Iran’s oil exports to rise slightly in February: source
Iran's monthly oil exports are set to climb slightly in February, as Indonesia takes its first shipment since sanctions on Tehran were lifted last year, a person with knowledge of Iran's tanker loading schedule said.
Alalam - Iran
Volumes remain below last September's high, however, suggesting that Iran has had difficulty finding more buyers for its oil, even after being exempt from production cuts agreed by the Organization of the Petroleum Exporting Countries (OPEC) and other exporters last November.
Traders had expected it to raise output slightly and boost exports to reclaim market share.
Crude and condensate exports for February will be just over 2.20 million barrels per day (bpd), up from 2.16 million bpd this month, which is the lowest rate since July, the person said. Exports rose to as high as nearly 2.6 million bpd in September.
While crude and condensate exports have slipped, Iran is planning to significantly boost oil product exports this year as it refurbishes refineries, said Abbas Kazemi, Iran's deputy minister of petroleum and president of its national oil refining company NIORDIC.

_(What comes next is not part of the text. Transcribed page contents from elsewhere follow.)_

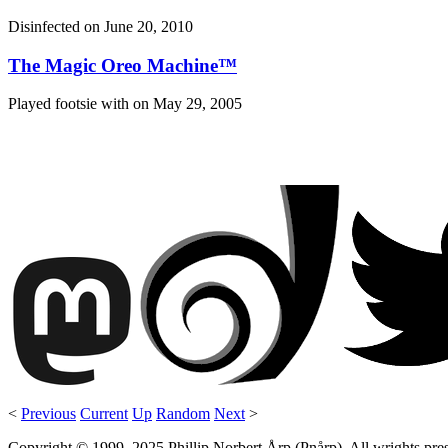
Disinfected on
June 20, 2010
The Magic Oreo Machine™
Played footsie with on
May 29, 2005
<
Previous
Current
Up
Random
Next
>
Copyright © 1999–2025 Phillip Norbert Årp (Pnårp). All wrights preserv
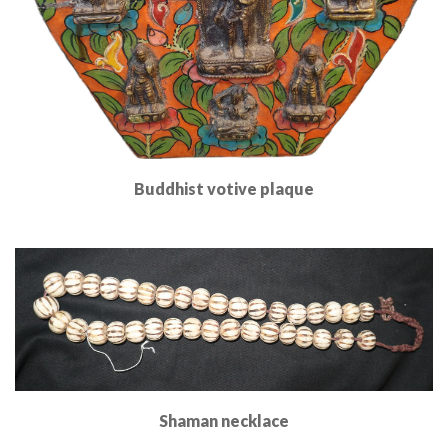
Buddhist votive plaque
Read More
Shaman necklace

"In 2017 I see about 600,000 barrels per day of oil product exports. That is the plan," Kazemi told Reuters at an oil conference in Tokyo on Thursday.

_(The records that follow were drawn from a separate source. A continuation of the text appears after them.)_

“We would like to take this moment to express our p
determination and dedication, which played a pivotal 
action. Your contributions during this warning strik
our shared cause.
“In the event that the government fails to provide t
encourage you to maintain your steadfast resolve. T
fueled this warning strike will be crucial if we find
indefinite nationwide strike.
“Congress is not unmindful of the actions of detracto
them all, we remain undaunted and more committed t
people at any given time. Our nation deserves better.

Products will include fuel oil, gasoil and kerosene, he said.
Crude oil loadings for Asia, where Iran's biggest customers are located, are set to rise to a three-month high of nearly 1.5 million bpd in February. Loadings for January, meanwhile, have been running a little above 1.46 million bpd.
Indonesia is expected to lift nearly 34,000 bpd in February, according to the source.

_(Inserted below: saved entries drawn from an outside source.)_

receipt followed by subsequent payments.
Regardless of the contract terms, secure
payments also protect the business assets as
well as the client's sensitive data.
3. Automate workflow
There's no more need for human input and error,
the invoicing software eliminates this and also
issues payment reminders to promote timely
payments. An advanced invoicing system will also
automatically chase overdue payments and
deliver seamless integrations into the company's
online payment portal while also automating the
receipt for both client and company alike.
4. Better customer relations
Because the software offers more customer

Exports to Europe are set to total a little more than 610,000 bpd in January and nearly 590,000 in February, compared with a high of almost 800,000 bpd in December, the most since the sanctions were lifted.
The Netherlands is lifting its first crude and loading nearly 70,000 bpd this month, according to the source. It earlier bought condensate from Iran.
That ties in with information from oil trading and shipping sources who told Reuters that two Iranian-owned oil tankers are sailing to Rotterdam, the heart of northern Europe's refining and trading hub. [nL5N1FG4RJ]
The development shows Iran breaking through yet another barrier in its bid to regain oil market share lost during years of international sanctions that hindered its sale of crude oil and condensates to the international market.